J’ai commencé à 19 ans dans un milieu qui est assez masculin et assez restreint en termes d'opportunités, mais je ne me suis jamais estimée victime dans ce contexte. Depuis que j’ai commencé à mixer, les personnes que j’ai pu croiser ont été très bienveillantes avec moi. Les femmes se font rares dans le milieu, ce qui fait que je ne passais pas inaperçue, entre ceux qui apportent leur soutien et ceux qui font preuve de maladresse. Les embûches ou préjugés auxquels j’ai pu faire face ne m’ont jamais découragée, je fais mon chemin en gardant en tête mes objectifs, et mon amour pour la musique prend le dessus sur tout ce qui pourrait parasiter ma motivation. Il faut être forte et avancer en se nourrissant uniquement des bonnes énergies autour !

Comment peut-on décrire au mieux votre univers musical ?

Je suis une sorte de caméléon. Plusieurs inspirations cohabitent dans mon univers, mais je reste très underground. Pour moi, il est important d’aller au-delà du mainstream et de faire en sorte de toujours me challenger à trouver des sonorités et des artistes qui n’ont toujours pas été explorés jusqu’à présent. J’aime faire écouter aux gens des musiques auxquelles ils ne sont pas familiers et de voir leurs réactions. Prenons l’exemple du genre Jungle qui est un style de musique électronique, apparu dans les années 1990 en Angleterre et que j’ai pu découvrir à travers des jeux vidéo quand j’étais plus jeune. J’ai toujours trouvé ces sonorités exceptionnelles et j’avais envie de le faire découvrir à travers certains de mes sons. Je suis personnellement multi-facettes, et mon univers musical est à mon image, je suis une personne intuitive et je puise pas mal dans mon passé qui nourrit mes sets, les fondations de mes inspirations et mes goûts y sont ancrés.

Le DJing est souvent pratiqué par des autodidactes qui se perfectionnent au fur et à mesure. Y-a-t-il quelque chose d'inné dans ce métier ?

Ce qui est inné est cette sensibilité que l’on peut avoir, cette curiosité, j’ai toujours été intriguée par ce qui se passait autour de moi, notamment la musique omniprésente depuis mon enfance. C’est cette sensibilité chez moi qui a fait que cette histoire d’amour dure depuis toujours. On ne naît pas DJ, on le devient, mais le fait d’être réceptif à la musique est quelque chose d’inné, c’est dans les veines.

Pensez-vous que la scène électronique marocaine a sa place dans les plus grands festivals du monde ?

Absolument ! Je m’en rends compte lorsque je croise des gens venus de l’étranger. En échangeant avec eux, ils se disent conquis par la scène marocaine. Le potentiel est là, on a tout à donner et tout à prouver. Nous avons encore du chemin à faire, car la crise de la Covid nous a coupé l’herbe sous le pied pile au moment de l’apogée de la scène nationale, entre festivals et showcases. Après cette pause imposée, nous reprenons, petit à petit, pour renforcer notre position de référence en matière de musique électro en Afrique du Nord. J’estime qu’il faut briller dans son pays avant de rayonner à l’international, le rap et la trap marocaine qui rencontrent un grand succès en sont de parfaits exemples.

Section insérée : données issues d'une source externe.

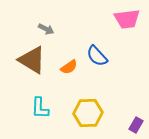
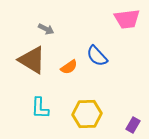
yellow hexagon: moved 1 px left, 1 px down
purple rectangle: moved 3 px left
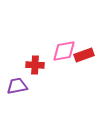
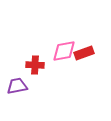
red rectangle: moved 2 px up
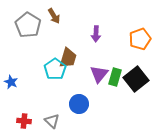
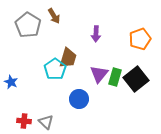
blue circle: moved 5 px up
gray triangle: moved 6 px left, 1 px down
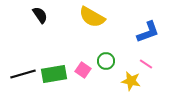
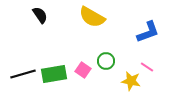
pink line: moved 1 px right, 3 px down
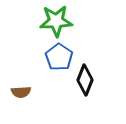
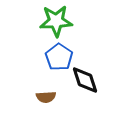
black diamond: rotated 40 degrees counterclockwise
brown semicircle: moved 25 px right, 5 px down
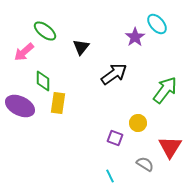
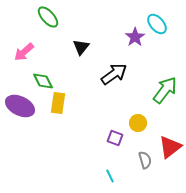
green ellipse: moved 3 px right, 14 px up; rotated 10 degrees clockwise
green diamond: rotated 25 degrees counterclockwise
red triangle: rotated 20 degrees clockwise
gray semicircle: moved 4 px up; rotated 42 degrees clockwise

Quels conseils pouvez-vous donner aux femmes qui veulent devenir DJ ?

Juste faites-le, osez ! Il ne faut pas se minimiser et se laisser décourager pour une raison ou une autre. Il faut se lancer pour l’amour de la musique, de la scène et du partage. Soyez courageuses tout en faisant attention à vous protéger des mauvaises énergies et à bien vous entourer. Je suis heureuse d’avoir été jusqu'au bout de mon rêve et je tiens à le poursuivre jusqu’au bout. Il ne faut pas hésiter à demander conseil aux personnes expérimentées qui peuvent vous rassurer ou vous guider. Ma porte est grande ouverte et je suis prête à répondre à toutes les questions si ça peut aider de jeunes femmes à se lancer et à réaliser leur rêve.